Pourquoi faut-il que ce soit précisément le jour de mon mariage que l'illusion de Wren se décide à apparaître ? Pourquoi cela n'aurait pas pu tomber lorsque j'étais seule dans sa chambre ? Surtout que ce fantôme est particulièrement bien réussi. Wren est encore plus beau que dans mon souvenir. Ses cheveux noirs sont toujours aussi ébourifés, ses yeux émeraudes encore plus éclatants, et il fait encore moins adolescent qu'avant. Il ne sourit pas de son sourire insupportable pourtant c'est ce sourire que je voudrais voir. Pourquoi mon esprit ne me le montre-t-il pas ? Et puis pourquoi porte-t-il un costume ? Mon subconscient doit sûrement se remémorer le bal d'automne.

— Je savais que ça finirait par fonctionner, je déclare sans pouvoir retenir un sourire. Pourquoi aujourd'hui, au juste ?

Le fantôme fronce les sourcils et me dévisage.

— Qu'est-ce qui devait fonctionner ? demande-t-il.

— Les Pierres Astrales, je précise sans dissimuler mon agacement devant son incompréhension. Je pensais que ça agirait plus vite mais ce n'est pas grave et...

— Attends, m'interrompt-il, tu prends des Pierres Astrales ?

Un frisson d'inquiétude teinté d'horreur semble le saisir et il fait un pas vers moi. Je ne recule pas. Après tout, qu'est-ce que je risque avec une hallucination ?

— Si je ne veux pas passer ma vie sans te revoir, c'est la seule solution, je réponds en haussant les épaules. Le vrai toi ne reviendra pas alors...

— Isaluna, qu'est-ce qui t'arrive ? m'interroge-t-il en s'approchant encore d'un pas. Ne me dis pas que tu es devenue...

Il ne termine pas sa phrase, continuant à me regarder comme si c'était moi le fantôme, et non lui. Un doute me traverse alors, aussi glacial qu'un blizzard. Je cligne des yeux et recule d'au moins quatre pas, cherchant à prendre mes distances avec... Non, c'est impossible. C'est juste une hallucination très réussie, non ? Il ne peut pas être là.

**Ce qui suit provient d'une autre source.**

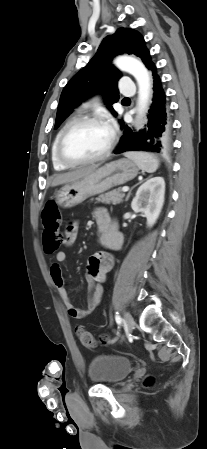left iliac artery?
Segmentation results:
<instances>
[{
  "instance_id": "left-iliac-artery-1",
  "label": "left iliac artery",
  "mask_w": 207,
  "mask_h": 449,
  "mask_svg": "<svg viewBox=\"0 0 207 449\" xmlns=\"http://www.w3.org/2000/svg\"><path fill=\"white\" fill-rule=\"evenodd\" d=\"M115 320H116L118 325L121 324L122 319H121V317H120V315L118 313H116V315H115Z\"/></svg>"
}]
</instances>
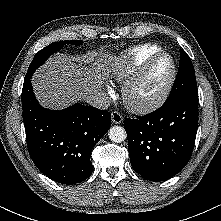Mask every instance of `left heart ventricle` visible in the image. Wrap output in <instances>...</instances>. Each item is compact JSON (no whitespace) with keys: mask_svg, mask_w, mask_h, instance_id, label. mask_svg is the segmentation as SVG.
Wrapping results in <instances>:
<instances>
[{"mask_svg":"<svg viewBox=\"0 0 221 221\" xmlns=\"http://www.w3.org/2000/svg\"><path fill=\"white\" fill-rule=\"evenodd\" d=\"M172 69L169 57L158 59L131 93L132 100L144 102L155 97L166 84Z\"/></svg>","mask_w":221,"mask_h":221,"instance_id":"left-heart-ventricle-1","label":"left heart ventricle"}]
</instances>
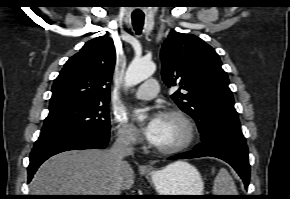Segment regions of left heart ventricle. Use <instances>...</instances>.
<instances>
[{"mask_svg":"<svg viewBox=\"0 0 290 199\" xmlns=\"http://www.w3.org/2000/svg\"><path fill=\"white\" fill-rule=\"evenodd\" d=\"M187 137L185 125L176 117L160 116V123L154 145L171 148L184 142Z\"/></svg>","mask_w":290,"mask_h":199,"instance_id":"1","label":"left heart ventricle"}]
</instances>
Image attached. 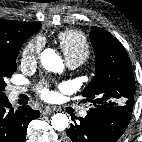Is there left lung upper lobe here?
<instances>
[{
	"label": "left lung upper lobe",
	"mask_w": 142,
	"mask_h": 142,
	"mask_svg": "<svg viewBox=\"0 0 142 142\" xmlns=\"http://www.w3.org/2000/svg\"><path fill=\"white\" fill-rule=\"evenodd\" d=\"M91 42L95 52V76L82 95L95 107L134 105L135 79L122 44L110 33L93 27Z\"/></svg>",
	"instance_id": "left-lung-upper-lobe-1"
}]
</instances>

Mais alors comment expliquer qu'il soit paniqué à l'idée que je prenne des Pierres Astrales ?

— Luna, commence-t-il avec précaution, pareil à si j'allais me briser, je suis vraiment là, je...

Il se coupe car un vertige me saisit, m'obligeant à m'appuyer à la rambarde du pont.

— Ne t'approche pas ! je lui ordonne comme il fait mine de faire un pas.

Je suis partagée entre plusieurs états d'esprit : le premier, le plus acharné, qui me donne envie de le frapper de toutes mes forces, de le rouer de coups jusqu'à ce qu'aucun son ne puisse plus jamais sortir de sa jolie petite bouche. Mais un autre feu brûle en moi, plus intense. Un besoin consumant de me jeter sur lui non pas pour le frapper, mais pour l'embrasser et le serrer contre moi. Mais aucun des deux ne l'emporte et je reste là, sans savoir quoi faire ou dire.

Wren semble attendre que je daigne sortir quelque chose mais comme cela m'est impossible, il détourne les yeux vers le ruisseau.

— On peut dire que de l'eau est passée sous le pont, depuis le temps, déclare-t-il avec un air sarcastique.

— Qu'est-ce que tu fais là ? je lance d'une voix tranchante. Tu avais dit que tu ne reviendrais plus jamais.

Je ne veux plus balbutier comme une gamine impressionnée. Je ne suis plus celle-là.

— Comment pourrais-je rater le mariage du siècle ? répond-il en fixant toujours le cours d'eau.

— Tu n'as pas été invité.

— Figures-toi que si.

Il se tourne finalement vers moi et sors une lettre de la poche de son pantalon. Il me la tend mais il est hors de question que je m'approche de lui. Résigné, il lève les yeux au ciel puis me la lit :

— Reviens. S'il te plaît. Tout part en vrille.

Il me désigne ensuite un carton d'invitation nacrée.

— Je ne t'ai rien envoyé, je lance froidement. Je ne voulais pas que tu reviennes. Je t'aurais encore moins supplié et de toute façon, rien ne part en vrille.

Piètre menteuse. Wren ne semble pas atteint le moins du monde.

— Je sais que ce n'est pas toi, répond-il calmement. C'est Elasia.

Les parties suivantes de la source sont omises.